[Stored data entries]
=== Begin Enclosure ===

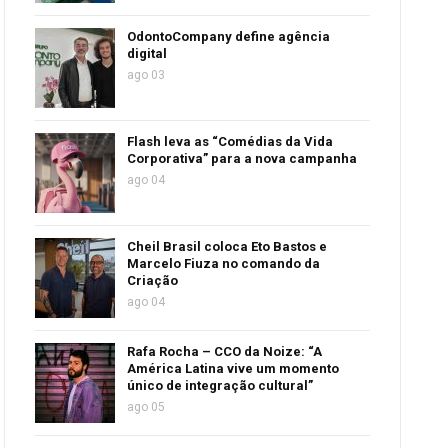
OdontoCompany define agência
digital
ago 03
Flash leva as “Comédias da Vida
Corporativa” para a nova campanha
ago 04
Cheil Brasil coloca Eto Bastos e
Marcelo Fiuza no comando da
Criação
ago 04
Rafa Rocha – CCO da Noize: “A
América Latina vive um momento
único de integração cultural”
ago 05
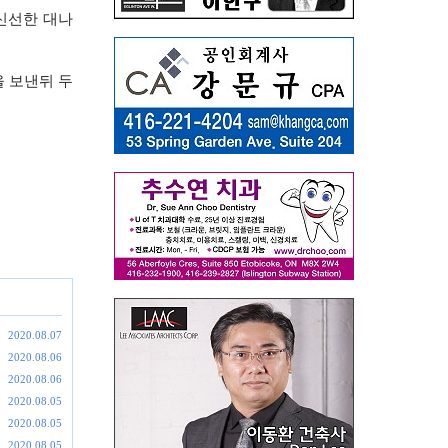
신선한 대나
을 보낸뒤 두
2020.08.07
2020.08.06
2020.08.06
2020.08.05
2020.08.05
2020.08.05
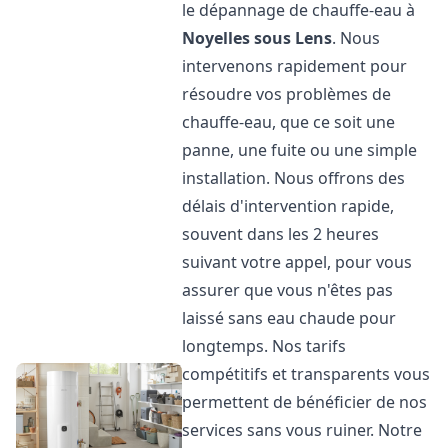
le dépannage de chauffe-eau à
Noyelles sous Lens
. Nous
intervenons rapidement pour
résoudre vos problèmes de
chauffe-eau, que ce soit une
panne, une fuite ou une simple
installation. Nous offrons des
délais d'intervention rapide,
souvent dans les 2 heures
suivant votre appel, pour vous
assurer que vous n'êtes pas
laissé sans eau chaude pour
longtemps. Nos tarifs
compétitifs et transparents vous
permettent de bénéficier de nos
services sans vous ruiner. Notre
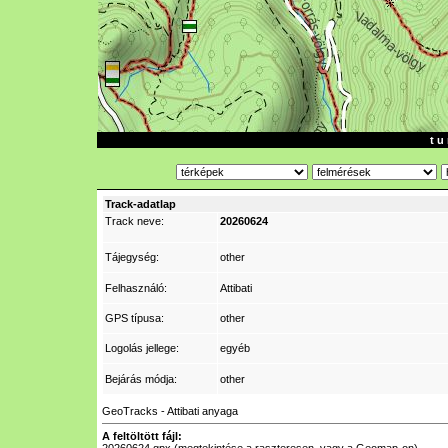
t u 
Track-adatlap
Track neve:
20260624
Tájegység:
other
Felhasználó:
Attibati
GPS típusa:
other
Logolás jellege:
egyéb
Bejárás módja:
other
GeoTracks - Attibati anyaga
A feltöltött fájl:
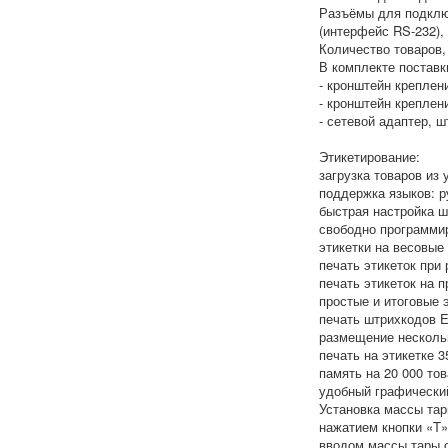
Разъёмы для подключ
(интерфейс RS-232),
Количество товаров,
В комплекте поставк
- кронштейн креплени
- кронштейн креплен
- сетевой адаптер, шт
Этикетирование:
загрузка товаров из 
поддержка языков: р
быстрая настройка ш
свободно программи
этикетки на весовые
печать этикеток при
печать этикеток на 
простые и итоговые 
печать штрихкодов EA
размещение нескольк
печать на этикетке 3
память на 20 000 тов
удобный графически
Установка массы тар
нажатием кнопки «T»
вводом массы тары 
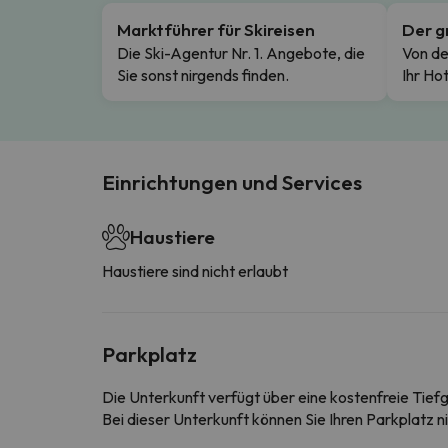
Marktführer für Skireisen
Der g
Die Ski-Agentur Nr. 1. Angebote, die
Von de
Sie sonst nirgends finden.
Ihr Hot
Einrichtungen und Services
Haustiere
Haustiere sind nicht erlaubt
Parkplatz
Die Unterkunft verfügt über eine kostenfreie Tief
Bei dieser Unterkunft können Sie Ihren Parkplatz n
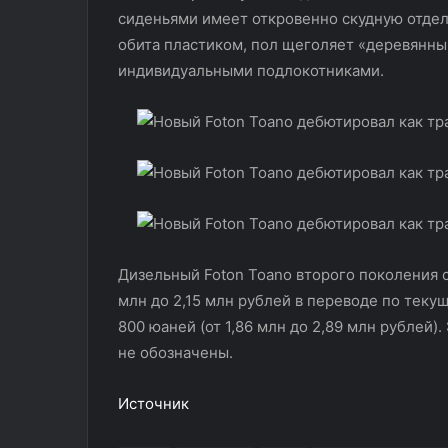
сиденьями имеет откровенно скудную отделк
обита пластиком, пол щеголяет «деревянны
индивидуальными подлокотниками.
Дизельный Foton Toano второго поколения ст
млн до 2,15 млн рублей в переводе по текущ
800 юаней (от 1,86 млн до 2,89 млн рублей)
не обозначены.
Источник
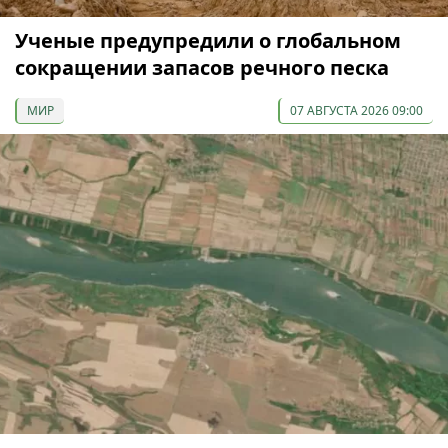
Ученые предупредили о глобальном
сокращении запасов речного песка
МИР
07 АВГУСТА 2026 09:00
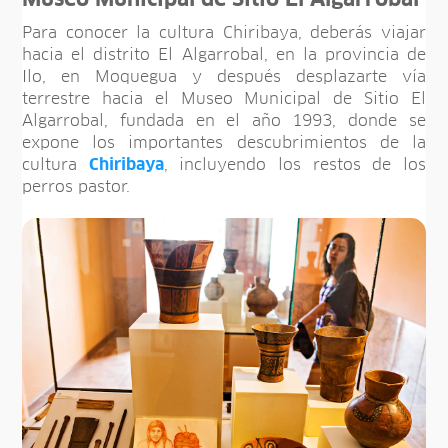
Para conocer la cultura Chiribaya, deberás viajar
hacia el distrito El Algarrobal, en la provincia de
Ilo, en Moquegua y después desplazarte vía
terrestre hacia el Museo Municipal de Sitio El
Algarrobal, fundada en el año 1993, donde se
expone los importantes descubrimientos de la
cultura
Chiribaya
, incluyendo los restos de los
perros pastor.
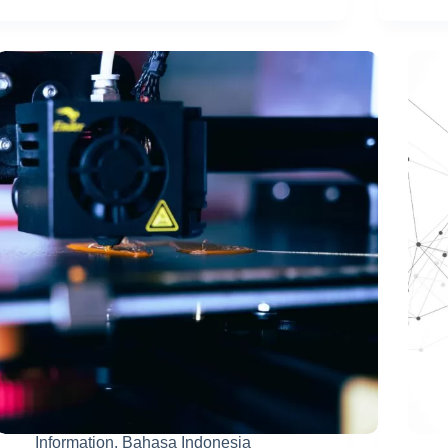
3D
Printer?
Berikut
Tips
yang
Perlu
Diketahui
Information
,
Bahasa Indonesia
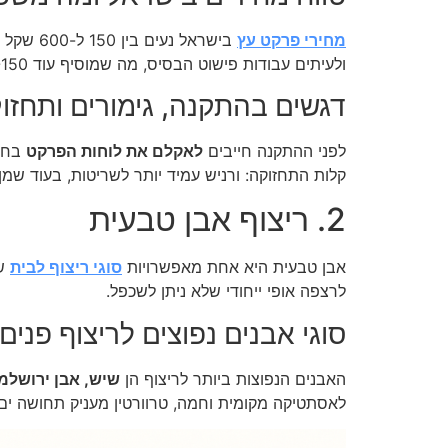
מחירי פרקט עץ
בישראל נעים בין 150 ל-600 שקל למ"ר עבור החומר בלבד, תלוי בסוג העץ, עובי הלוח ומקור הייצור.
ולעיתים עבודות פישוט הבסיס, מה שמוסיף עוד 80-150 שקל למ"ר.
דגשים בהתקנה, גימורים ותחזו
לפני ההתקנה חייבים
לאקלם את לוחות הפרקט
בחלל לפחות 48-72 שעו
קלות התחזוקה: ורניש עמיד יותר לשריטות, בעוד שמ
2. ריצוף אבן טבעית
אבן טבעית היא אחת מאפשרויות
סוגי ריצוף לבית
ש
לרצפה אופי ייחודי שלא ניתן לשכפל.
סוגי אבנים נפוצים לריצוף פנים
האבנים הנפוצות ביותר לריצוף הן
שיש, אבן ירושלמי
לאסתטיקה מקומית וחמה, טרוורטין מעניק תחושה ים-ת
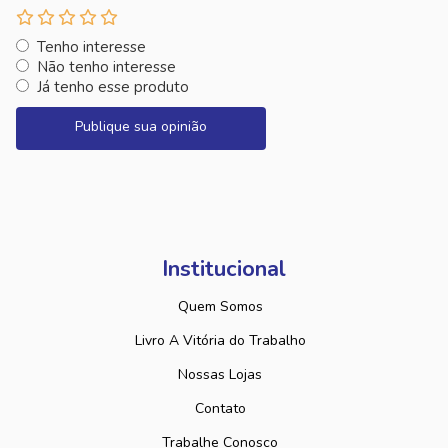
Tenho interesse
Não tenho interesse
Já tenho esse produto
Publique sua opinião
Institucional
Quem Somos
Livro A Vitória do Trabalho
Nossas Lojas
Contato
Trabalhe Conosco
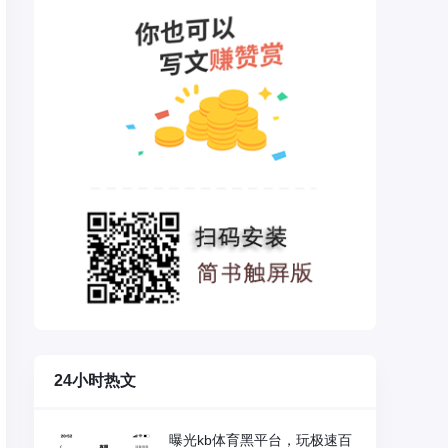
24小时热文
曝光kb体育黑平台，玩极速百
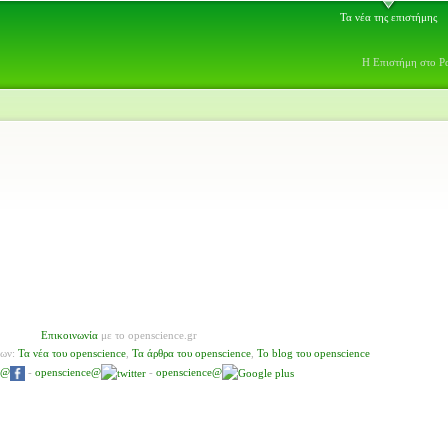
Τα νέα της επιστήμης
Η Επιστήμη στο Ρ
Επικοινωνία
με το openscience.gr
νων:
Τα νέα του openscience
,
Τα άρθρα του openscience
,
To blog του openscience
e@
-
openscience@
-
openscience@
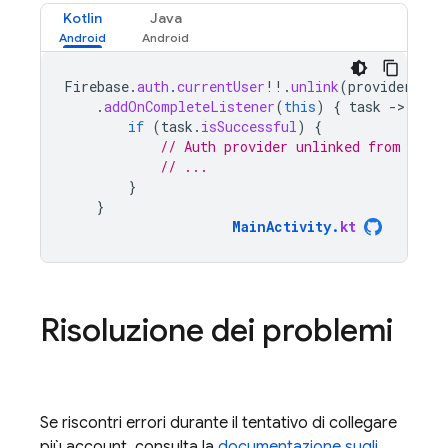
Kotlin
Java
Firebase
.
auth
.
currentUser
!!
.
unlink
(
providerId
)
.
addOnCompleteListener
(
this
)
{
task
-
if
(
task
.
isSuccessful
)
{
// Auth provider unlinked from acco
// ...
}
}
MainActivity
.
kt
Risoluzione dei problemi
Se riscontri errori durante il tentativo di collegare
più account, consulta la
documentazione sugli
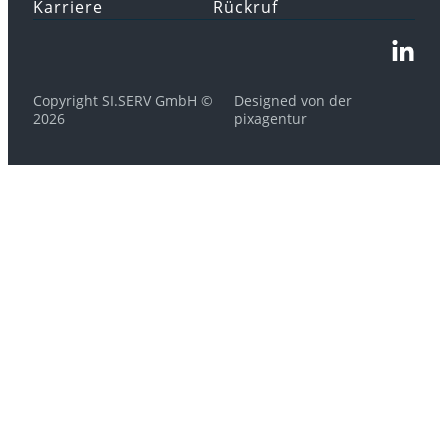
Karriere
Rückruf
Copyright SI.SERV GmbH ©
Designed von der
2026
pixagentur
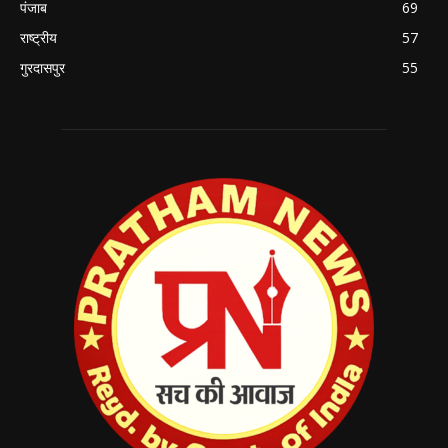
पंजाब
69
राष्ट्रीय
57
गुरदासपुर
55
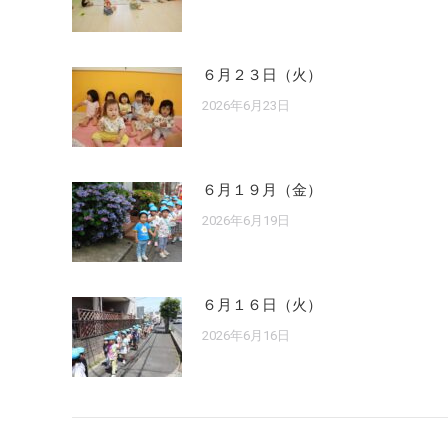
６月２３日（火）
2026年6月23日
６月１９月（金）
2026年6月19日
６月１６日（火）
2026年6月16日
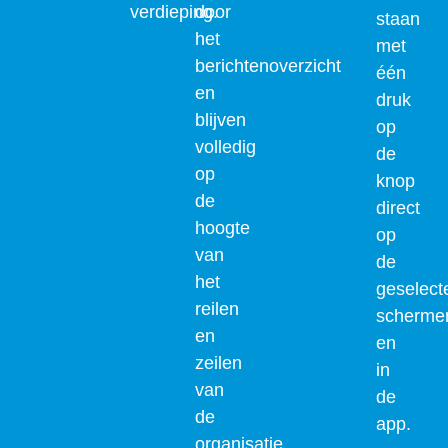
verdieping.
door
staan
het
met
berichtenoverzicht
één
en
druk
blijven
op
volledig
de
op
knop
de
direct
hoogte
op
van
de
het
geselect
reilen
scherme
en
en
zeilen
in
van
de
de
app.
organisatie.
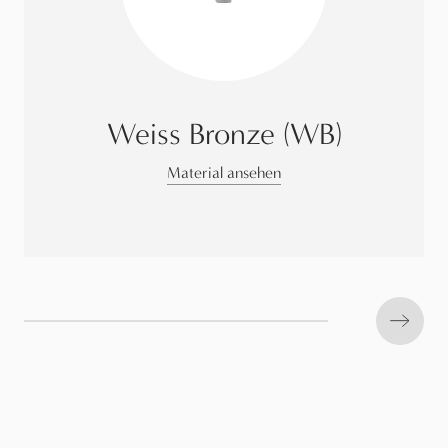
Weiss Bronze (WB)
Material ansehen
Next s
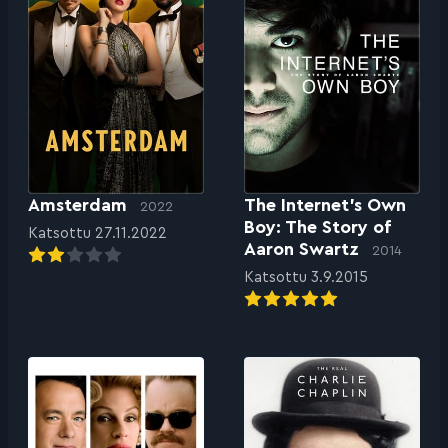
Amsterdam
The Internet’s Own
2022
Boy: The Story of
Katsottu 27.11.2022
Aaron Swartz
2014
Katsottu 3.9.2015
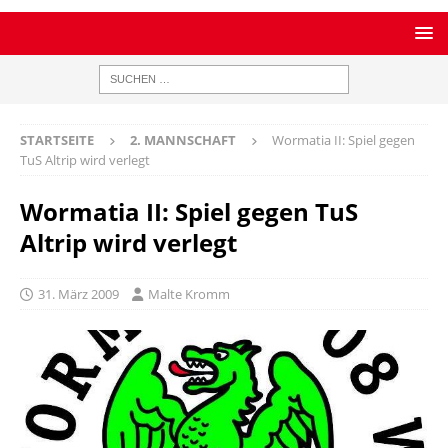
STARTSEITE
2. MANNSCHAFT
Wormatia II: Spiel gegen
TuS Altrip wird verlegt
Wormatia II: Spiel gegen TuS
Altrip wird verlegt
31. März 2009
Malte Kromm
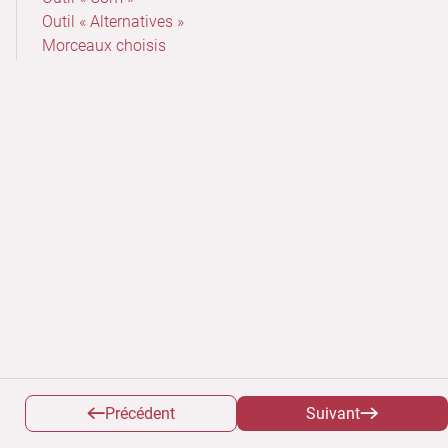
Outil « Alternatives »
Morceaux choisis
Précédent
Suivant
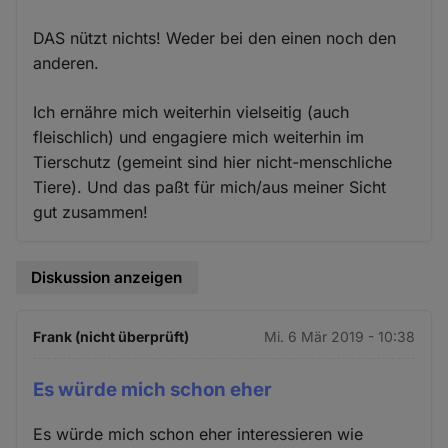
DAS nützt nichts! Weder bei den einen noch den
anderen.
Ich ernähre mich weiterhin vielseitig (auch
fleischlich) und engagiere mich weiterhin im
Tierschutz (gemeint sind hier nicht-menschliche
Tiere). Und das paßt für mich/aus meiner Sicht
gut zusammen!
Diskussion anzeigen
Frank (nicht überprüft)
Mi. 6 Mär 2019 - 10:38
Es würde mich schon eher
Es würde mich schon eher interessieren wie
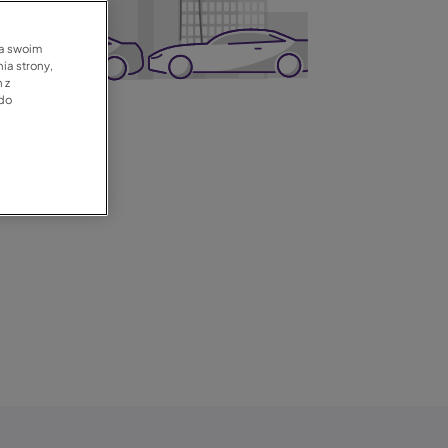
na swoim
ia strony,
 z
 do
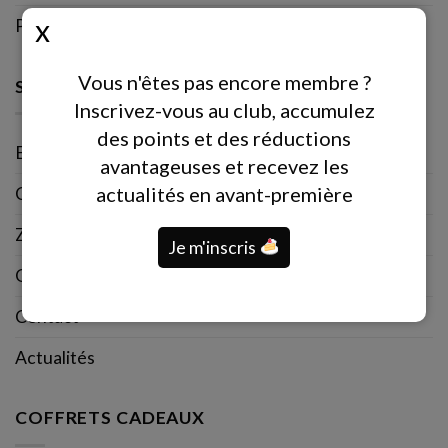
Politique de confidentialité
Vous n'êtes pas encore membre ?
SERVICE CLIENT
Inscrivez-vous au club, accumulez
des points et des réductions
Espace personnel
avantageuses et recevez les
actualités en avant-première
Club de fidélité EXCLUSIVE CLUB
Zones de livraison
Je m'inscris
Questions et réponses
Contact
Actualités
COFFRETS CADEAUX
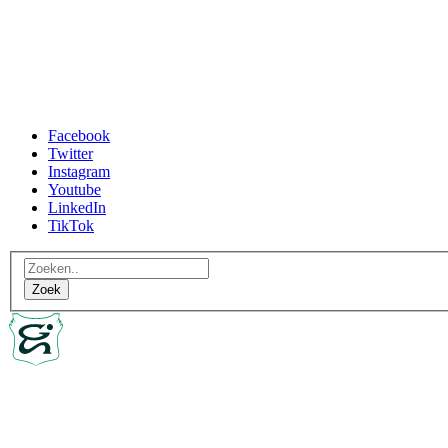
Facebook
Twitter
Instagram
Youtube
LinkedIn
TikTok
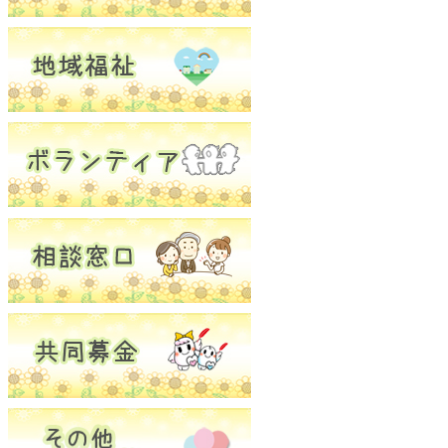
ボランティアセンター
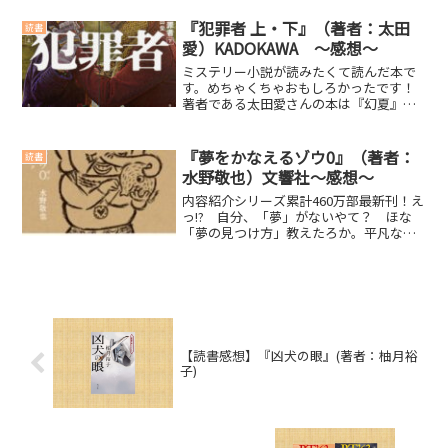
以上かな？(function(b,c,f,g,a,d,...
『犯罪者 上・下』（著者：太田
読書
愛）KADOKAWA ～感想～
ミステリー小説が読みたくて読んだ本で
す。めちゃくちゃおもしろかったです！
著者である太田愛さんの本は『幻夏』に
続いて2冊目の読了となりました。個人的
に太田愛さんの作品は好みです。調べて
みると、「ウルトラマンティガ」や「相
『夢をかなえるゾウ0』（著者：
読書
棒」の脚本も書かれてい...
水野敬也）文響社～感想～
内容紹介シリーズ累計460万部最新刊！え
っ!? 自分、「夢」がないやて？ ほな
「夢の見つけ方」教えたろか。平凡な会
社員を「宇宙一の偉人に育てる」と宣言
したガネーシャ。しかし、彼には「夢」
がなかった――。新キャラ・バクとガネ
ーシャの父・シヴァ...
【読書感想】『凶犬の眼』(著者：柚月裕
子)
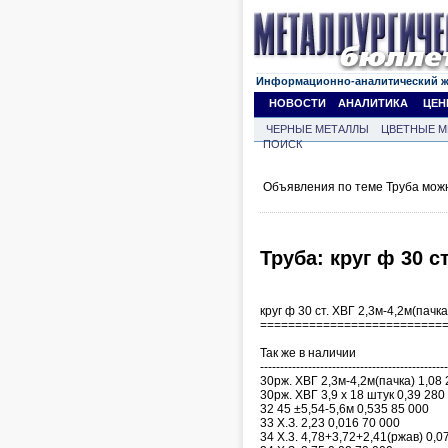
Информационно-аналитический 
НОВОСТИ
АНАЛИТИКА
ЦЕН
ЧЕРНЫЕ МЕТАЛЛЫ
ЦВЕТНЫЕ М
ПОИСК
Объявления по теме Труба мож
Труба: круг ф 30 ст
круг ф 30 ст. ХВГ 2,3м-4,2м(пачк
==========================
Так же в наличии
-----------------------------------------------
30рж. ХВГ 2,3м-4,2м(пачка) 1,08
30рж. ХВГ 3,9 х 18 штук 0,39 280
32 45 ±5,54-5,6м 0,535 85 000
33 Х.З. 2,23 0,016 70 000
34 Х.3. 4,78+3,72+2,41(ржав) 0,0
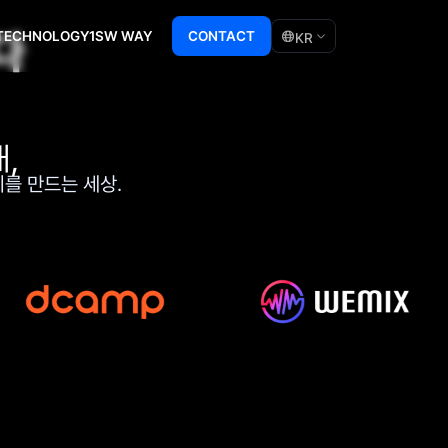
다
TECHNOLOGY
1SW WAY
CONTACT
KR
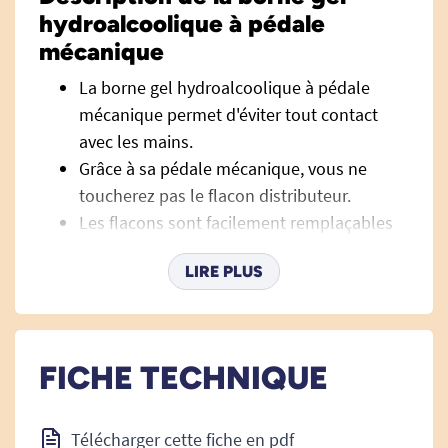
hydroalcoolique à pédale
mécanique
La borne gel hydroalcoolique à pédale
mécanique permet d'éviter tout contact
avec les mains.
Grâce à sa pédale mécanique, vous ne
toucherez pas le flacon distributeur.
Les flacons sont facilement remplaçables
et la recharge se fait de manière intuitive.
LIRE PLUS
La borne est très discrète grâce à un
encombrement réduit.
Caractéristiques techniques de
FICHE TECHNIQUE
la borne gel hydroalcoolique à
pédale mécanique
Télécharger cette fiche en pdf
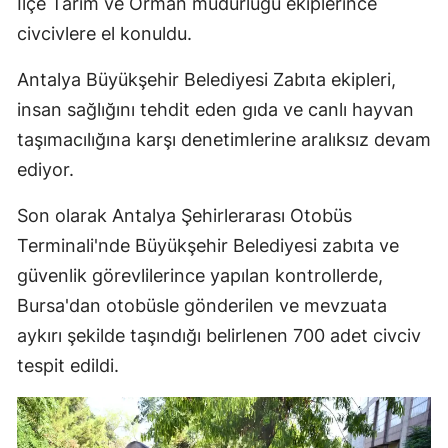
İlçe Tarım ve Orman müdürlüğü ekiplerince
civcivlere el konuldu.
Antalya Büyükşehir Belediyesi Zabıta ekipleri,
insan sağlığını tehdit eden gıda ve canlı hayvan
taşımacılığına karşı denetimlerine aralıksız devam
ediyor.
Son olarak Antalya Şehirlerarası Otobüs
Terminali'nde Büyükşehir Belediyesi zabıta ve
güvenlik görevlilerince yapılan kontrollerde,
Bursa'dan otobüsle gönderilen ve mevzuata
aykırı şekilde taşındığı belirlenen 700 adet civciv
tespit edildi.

=== End Enclosure ===

> _Required work_
Print again, exactly, the lines of the records above from the first line through the line with "compétitifs et transparents vous". No pictures.

> _Response to this exercise_
OdontoCompany define agência
digital
ago 03
Flash leva as “Comédias da Vida
Corporativa” para a nova campanha
ago 04
Cheil Brasil coloca Eto Bastos e
Marcelo Fiuza no comando da
Criação
ago 04
Rafa Rocha – CCO da Noize: “A
América Latina vive um momento
único de integração cultural”
ago 05
신선한 대나
을 보낸뒤 두
2020.08.07
2020.08.06
2020.08.06
2020.08.05
2020.08.05
2020.08.05
le dépannage de chauffe-eau à
Noyelles sous Lens
. Nous
intervenons rapidement pour
résoudre vos problèmes de
chauffe-eau, que ce soit une
panne, une fuite ou une simple
installation. Nous offrons des
délais d'intervention rapide,
souvent dans les 2 heures
suivant votre appel, pour vous
assurer que vous n'êtes pas
laissé sans eau chaude pour
longtemps. Nos tarifs
compétitifs et transparents vous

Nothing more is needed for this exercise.